According to the White House version, everybody, including Richardson, was “on board” until Friday. Then Richardson began to hedge, citing his pledges to the Senate. The White House did not know whether Richardson would resign if Cox was fired. What Ruckelshaus would do had apparently not been considered.
One of my colleagues was told, in a briefing by another White House assistant, that the final problems with Cox were that Cox objected to having only one person hear the tapes, that he wanted access to other materials, and that he wanted to be able to determine whether the tapes had been altered. The White House objected not to the final request, my colleague was told, but to the fact that Cox made it in “an insulting and offending way.”
It is another beautiful day, and a colleague and I eat a sandwich lunch in Lafayette Park. Lafayette Park is the closest thing we Americans have to Hyde Park. But—perhaps because we are more scattered and diverse than the English, perhaps because we do not put the same value on language and debate, perhaps because our differences are deeper and angrier—we do not really have a Hyde Park. Lafayette Park has drawn an occasional demonstration, or someone who was fasting for peace. For some time, it was boarded off, ostensibly for a beautification project begun in the Johnson Administration. A friend who worked in the White House at the time has told me that while the boards were up, some highly sophisticated electronic equipment was laid underneath the park. Someone who served in the Nixon White House in the early years has told me that the boards were kept up around Lafayette Park to prevent demonstrations there. There comes to mind John Dean’s testimony before the Ervin committee about how the President was distressed by a solitary demonstrator outside the White House and wanted him removed from the scene. The park covers one square block. In it there are nine statues—of, among others, Lafayette, Kosciusko, the Comte d’Estaing, and Chevalier Duportail—and four fountains. Pigeons circle the statues, and the benches, where there might be food. Across the way is the front lawn of the White House. A large fountain plays there, surrounded now by bright-yellow chrysanthemums. It is a lovely picture—reminiscent of the ones on the jigsaw puzzles of our nation’s capital that, as a child, I used to try to piece together.

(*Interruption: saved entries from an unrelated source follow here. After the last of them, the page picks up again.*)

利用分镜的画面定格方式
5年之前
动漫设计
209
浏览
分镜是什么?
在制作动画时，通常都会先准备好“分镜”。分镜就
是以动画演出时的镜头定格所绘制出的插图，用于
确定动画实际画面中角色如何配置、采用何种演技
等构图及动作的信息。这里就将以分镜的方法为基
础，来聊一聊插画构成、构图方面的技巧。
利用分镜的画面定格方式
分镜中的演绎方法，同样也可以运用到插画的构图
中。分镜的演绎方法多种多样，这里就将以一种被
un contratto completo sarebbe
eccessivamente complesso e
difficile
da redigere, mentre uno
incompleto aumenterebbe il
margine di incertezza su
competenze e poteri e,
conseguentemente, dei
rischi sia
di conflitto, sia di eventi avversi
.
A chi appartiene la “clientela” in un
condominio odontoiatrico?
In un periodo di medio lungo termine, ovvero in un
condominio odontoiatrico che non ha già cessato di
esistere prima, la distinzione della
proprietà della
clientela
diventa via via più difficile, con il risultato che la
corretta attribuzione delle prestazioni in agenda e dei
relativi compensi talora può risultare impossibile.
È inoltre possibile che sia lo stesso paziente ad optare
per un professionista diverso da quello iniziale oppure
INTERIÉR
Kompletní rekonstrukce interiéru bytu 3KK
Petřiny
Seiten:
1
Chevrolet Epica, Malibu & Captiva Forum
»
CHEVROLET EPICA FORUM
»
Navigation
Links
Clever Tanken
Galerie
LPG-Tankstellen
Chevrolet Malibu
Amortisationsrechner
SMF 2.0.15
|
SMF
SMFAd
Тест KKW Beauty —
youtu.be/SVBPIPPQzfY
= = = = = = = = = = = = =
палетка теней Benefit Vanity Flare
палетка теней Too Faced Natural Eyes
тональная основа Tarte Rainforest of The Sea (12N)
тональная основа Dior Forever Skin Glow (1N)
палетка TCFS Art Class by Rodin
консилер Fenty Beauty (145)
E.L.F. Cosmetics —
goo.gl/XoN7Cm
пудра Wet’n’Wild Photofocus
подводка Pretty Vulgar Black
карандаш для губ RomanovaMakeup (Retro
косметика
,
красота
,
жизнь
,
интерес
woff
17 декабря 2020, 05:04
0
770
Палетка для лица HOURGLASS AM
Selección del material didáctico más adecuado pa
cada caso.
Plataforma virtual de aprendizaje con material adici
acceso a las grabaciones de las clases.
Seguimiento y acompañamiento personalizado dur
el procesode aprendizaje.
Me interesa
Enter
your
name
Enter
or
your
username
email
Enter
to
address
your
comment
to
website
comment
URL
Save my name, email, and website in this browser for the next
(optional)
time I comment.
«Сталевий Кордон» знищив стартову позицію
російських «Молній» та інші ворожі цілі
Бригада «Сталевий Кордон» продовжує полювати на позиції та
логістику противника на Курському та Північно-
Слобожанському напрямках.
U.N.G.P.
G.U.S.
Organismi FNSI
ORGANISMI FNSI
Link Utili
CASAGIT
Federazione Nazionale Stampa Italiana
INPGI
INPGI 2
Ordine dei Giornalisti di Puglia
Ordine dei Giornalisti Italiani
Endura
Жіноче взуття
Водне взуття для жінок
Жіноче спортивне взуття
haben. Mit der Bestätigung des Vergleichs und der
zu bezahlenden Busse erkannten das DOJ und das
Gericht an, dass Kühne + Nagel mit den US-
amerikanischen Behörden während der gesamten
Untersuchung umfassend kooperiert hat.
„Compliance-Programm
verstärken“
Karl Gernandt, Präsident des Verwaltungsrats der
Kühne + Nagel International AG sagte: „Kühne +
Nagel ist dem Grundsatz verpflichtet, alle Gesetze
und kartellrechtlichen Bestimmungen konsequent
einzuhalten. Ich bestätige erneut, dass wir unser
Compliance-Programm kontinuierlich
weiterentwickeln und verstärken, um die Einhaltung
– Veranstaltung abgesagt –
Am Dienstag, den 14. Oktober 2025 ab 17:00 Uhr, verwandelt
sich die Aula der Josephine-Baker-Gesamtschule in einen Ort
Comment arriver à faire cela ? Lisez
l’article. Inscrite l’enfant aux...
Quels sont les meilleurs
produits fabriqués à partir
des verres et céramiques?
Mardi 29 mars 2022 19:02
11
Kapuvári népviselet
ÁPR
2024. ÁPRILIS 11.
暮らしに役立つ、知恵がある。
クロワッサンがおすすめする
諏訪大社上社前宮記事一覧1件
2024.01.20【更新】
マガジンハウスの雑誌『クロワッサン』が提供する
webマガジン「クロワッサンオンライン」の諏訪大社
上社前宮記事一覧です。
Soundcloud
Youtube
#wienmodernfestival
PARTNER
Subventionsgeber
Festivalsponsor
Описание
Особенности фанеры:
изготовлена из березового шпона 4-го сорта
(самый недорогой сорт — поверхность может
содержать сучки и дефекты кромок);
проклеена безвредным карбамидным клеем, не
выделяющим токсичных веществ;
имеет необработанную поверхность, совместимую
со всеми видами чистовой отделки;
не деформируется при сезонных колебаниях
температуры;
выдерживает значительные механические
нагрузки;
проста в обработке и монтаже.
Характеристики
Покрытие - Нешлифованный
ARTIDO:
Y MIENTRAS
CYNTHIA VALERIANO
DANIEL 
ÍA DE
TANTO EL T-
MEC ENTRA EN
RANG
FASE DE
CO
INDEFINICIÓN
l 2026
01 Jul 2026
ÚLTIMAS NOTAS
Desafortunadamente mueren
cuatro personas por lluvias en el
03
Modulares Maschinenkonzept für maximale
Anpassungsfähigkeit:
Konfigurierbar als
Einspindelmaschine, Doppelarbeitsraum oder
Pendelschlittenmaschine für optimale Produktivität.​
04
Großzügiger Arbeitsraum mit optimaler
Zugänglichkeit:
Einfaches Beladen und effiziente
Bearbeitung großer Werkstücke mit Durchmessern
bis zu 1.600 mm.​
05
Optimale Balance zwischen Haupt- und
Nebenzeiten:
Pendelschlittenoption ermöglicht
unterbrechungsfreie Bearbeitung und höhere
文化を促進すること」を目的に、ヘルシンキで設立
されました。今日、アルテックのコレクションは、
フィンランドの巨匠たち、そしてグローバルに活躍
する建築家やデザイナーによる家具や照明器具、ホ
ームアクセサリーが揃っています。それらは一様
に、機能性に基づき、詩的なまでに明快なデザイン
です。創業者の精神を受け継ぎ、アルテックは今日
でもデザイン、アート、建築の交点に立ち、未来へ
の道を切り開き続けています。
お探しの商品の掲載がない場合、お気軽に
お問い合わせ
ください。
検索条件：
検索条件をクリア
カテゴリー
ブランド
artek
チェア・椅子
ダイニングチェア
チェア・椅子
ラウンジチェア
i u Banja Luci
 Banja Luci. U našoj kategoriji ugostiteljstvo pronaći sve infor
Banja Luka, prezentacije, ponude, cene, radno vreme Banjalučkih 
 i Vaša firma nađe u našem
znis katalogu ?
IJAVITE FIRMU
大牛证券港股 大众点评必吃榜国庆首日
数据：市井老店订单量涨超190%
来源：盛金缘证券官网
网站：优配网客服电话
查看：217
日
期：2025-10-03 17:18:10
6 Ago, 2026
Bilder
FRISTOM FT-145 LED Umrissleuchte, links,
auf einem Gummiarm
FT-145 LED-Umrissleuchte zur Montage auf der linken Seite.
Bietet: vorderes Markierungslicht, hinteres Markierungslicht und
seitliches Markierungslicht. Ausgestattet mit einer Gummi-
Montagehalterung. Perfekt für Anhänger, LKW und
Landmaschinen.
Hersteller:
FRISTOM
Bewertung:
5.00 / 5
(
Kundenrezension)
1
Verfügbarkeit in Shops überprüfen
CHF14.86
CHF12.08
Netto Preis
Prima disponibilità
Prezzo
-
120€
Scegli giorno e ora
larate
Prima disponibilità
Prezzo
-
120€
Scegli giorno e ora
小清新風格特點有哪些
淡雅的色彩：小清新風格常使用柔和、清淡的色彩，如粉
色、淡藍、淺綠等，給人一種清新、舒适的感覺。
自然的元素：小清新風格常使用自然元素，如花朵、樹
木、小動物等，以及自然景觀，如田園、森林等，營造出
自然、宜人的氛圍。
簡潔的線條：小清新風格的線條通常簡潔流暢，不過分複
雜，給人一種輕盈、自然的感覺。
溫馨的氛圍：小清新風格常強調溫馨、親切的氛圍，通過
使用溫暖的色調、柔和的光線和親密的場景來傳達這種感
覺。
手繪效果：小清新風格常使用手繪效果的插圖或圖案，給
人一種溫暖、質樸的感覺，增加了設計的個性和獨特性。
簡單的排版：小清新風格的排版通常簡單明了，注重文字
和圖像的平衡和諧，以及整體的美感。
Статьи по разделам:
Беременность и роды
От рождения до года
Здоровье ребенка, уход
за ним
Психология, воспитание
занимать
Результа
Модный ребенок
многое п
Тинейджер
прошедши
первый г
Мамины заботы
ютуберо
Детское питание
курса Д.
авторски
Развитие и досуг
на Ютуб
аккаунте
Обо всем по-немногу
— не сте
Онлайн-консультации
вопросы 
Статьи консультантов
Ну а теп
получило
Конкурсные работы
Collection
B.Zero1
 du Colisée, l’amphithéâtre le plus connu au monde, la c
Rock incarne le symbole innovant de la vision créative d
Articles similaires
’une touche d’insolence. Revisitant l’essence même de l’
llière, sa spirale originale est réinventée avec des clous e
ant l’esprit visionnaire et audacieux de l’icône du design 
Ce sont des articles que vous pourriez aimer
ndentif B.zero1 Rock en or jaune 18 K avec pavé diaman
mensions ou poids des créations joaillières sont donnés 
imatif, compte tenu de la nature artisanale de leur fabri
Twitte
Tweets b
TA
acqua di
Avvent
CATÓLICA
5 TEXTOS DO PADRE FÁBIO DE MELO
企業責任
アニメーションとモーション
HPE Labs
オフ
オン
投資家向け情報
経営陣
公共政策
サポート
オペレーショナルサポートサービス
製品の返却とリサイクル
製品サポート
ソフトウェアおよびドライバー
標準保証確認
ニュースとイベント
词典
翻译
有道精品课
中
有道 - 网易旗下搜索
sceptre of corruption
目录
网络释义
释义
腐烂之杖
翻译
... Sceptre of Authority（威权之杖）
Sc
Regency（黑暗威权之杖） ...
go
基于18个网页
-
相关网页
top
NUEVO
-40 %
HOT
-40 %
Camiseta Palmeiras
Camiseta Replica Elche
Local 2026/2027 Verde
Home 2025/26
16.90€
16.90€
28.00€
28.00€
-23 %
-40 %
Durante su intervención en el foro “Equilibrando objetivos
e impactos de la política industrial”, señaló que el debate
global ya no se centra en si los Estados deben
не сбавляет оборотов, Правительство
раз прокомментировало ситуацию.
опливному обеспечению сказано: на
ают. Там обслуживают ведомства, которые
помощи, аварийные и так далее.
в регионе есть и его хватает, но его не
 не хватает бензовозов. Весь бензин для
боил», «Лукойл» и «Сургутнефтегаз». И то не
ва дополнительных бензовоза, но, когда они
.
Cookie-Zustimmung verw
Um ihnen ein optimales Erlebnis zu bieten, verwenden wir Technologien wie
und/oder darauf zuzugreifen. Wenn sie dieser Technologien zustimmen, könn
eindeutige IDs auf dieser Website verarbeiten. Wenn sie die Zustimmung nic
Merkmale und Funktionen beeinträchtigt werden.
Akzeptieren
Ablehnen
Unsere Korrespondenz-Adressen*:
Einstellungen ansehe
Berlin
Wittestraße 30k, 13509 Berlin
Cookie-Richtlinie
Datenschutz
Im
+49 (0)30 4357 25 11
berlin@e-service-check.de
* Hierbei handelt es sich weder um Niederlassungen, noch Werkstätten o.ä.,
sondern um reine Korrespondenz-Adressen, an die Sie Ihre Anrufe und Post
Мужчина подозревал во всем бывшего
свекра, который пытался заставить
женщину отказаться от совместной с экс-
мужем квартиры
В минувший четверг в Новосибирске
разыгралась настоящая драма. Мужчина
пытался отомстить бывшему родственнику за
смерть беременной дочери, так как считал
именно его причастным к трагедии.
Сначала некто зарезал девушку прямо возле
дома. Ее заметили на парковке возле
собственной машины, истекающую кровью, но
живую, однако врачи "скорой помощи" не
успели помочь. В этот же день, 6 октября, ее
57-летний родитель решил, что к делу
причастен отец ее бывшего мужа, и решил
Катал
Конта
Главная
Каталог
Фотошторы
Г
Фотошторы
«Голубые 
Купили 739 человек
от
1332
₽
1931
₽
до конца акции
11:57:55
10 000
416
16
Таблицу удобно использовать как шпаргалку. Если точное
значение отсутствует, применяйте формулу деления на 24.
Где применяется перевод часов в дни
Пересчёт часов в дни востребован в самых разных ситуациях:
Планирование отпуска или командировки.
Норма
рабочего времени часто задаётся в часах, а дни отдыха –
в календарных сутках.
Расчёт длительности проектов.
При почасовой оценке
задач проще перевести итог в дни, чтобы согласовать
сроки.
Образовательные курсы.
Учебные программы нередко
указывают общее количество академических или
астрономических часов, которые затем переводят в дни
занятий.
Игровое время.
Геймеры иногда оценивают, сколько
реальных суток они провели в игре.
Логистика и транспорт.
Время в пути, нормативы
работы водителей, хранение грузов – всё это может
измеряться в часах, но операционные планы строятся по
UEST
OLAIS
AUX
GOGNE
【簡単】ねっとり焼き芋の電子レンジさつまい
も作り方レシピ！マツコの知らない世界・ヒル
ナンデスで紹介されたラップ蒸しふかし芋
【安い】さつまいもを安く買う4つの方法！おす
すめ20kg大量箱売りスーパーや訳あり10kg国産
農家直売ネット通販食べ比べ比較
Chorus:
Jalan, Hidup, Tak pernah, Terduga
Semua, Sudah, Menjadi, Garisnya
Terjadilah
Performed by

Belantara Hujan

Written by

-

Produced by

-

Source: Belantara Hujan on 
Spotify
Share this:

Today, there are some demonstrators in Lafayette Park. Several carry signs saying “Honk for Impeachment,” and the horns of some cars on Pennsylvania Avenue are honking. A sound truck advertising a lecture by the Reverend Sun Myung Moon, of Seoul, Korea, on “Christianity in Crisis” circles the park. Over its loudspeaker comes a voice saying, “President Nixon, we offer our support to you.” A couple passes the bench where we are sitting. The man is, with one hand, pushing a stroller holding a baby and, with the other hand, carrying a sign that says “Impeach Now.” A derelict sitting on the next bench says to the couple, “I don’t agree with you, but I admire your spirit.”
The early edition of the Washington Star-News has Judge Sirica pondering his next move, Democrats pondering their next moves, Kissinger flying to Tel Aviv, and the White House spreading the word that people should remember all the heat that Truman took for firing MacArthur. There are, around town, discussions of various strategies. Some people want to push for impeachment. Some fear that this is exactly what the President wants—an impeachment move that ends in failure. He could interpret it as a vindication. The fact that there is no Vice-President complicates the decisions. There is some talk about repealing the Twenty-fifth Amendment and calling a special election, but this is no time for special elections. There appears to be substantial sentiment among congressmen and their staffs—those who have been in touch with each other—for pushing for legislation to establish a new Special Prosecutor. Some think that there is enough support for the idea to override a Presidential veto of such a bill. Pushing for Special Prosecutor legislation will give the politicians something to do—a vehicle for an indirect confrontation—without their having to face the difficult issue of impeachment. Everyone is in new territory.
For all its talk about public opinion’s being formed “out there,” the Nixon White House obviously believes that public opinion is manufactured here—either by the “Eastern press” and the networks or by the White House. In part it is right, and in part it is quite wrong. There are other ways, some of them almost mysterious, in which public opinion is formed. There have been many times when “the public” (sometimes called “the country”) perceived things before “Washington” did. “Washington” can become accustomed to the way things are, its thinking imprisoned by insiders’ knowledge. It can find a certain amusement in the Congress’s more outrageous characters and quaint rituals. “Washington” knew that the campaign-contribution laws had been flouted since, it seemed, the beginning. “Washington” knew that the regulatory agencies tended to serve the industries they were to regulate. It knew that public officials lied. It knew these things. It just didn’t talk about them much. That was the way things worked. “Washington” is often surprised when questions are first raised about these matters. The deep uneasiness about Lyndon Johnson took form in “the country” before it was felt in Washington, where we were used to him, and where many of us were on friendly terms with his assistants.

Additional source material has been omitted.